What the security researcher did was register the domain, for the express purpose of:
Preventing a third party from registering the domain and then pretending to be Chipotle HR by receiving all the emails from people who replied to the “do not reply” email address.
So what Chipotle was actually doing is setting up a phishing attack for anyone to take advantage of, with the added bonus for the phisher that the conversation was started between a legit Chipotle HR representative and the potential victims.
To make it clearer for Chipotle: this is the equivalent of sending out letters to all the applicants with a return address for a PO box they don’t actually own.

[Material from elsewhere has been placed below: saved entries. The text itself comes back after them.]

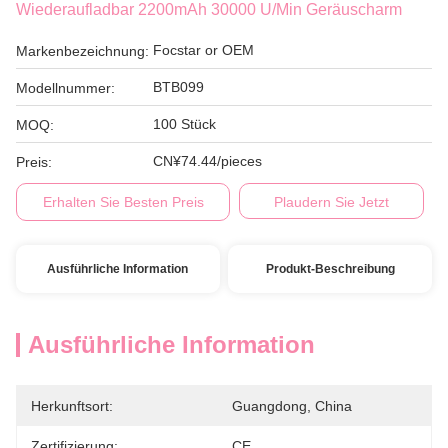
Wiederaufladbar 2200mAh 30000 U/min Geräuscharm
Focstar or OEM
Markenbezeichnung:
BTB099
Modellnummer:
100 Stück
MOQ:
CN¥74.44/pieces
Preis:
Erhalten Sie Besten Preis
Plaudern Sie Jetzt
Ausführliche Information
Produkt-Beschreibung
Ausführliche Information
Herkunftsort:
Guangdong, China
Zertifizierung:
CE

Anything the recipients actually SEND will go to that PO box, and whoever actually owns it can do what they like with what they receive.
since this will NEVER reach mainstream news…
sell the domain in ebay india!!!
I am sure any young entrepreneur indian- zuckerberg can manage to get millions
just asking for an application fee
Re: Re:
US is plenty of unemployed applicants,
who would all pay a small fee for the application…
after he buys himself a couple of indian cities and politicians he will be untouchable…
Domain Name: CHIPOTLEHR.COM
Registry Domain ID:
Registrar WHOIS Server: whois.domaindiscover.com
Registrar URL: https://www.tierra.net
Updated Date: 2015-11-13T12:03:30Z
Creation Date: 2015-11-13T12:02:13Z
Re: Re:
;; QUESTION SECTION:
;chipotlehr.com. IN MX
;; ANSWER SECTION:
chipotlehr.com. 3600 IN MX 10 mx1.daemonmail.net.
chipotlehr.com. 3600 IN MX 10 mx2.daemonmail.net.
And?
But hey, this guy knows how to set up domain records. Better than many commercial entities. And rfc 2142 compliant. Someone hire him.
Good luck hiring someone who can fix the problem, any admin that knows their stuff wouldn’t respond to an email from that domain.
Couldn’t the person that now owns the domain put up an SPF record different than the email server that Chipotle is using and cause their emails to be rejected by many spam filters?
Re: Re:
yup. But most spam filters will reject emails with forged from headers anyway.
So what’s really been happening for the most part is HR has been firing off responses to applicants that never arrive… but Chipotle would never know, as they weren’t expecting a response.
Re: Re: Re:
My understanding is that spam filters can only know it’s forged if the domain has an SPF record on it with authorized mail servers. That’s not the case here.
Security?
They don’t understand the internet.
Occam's Razor
When I saw a headline indicating that somebody had made a incomprehensibly bad business decision, my first instinct was to go an image search for the person’s name to see if they looked like a diversity hire.
That doesn’t appear to be the case here, so what is Chris Arnold’s excuse?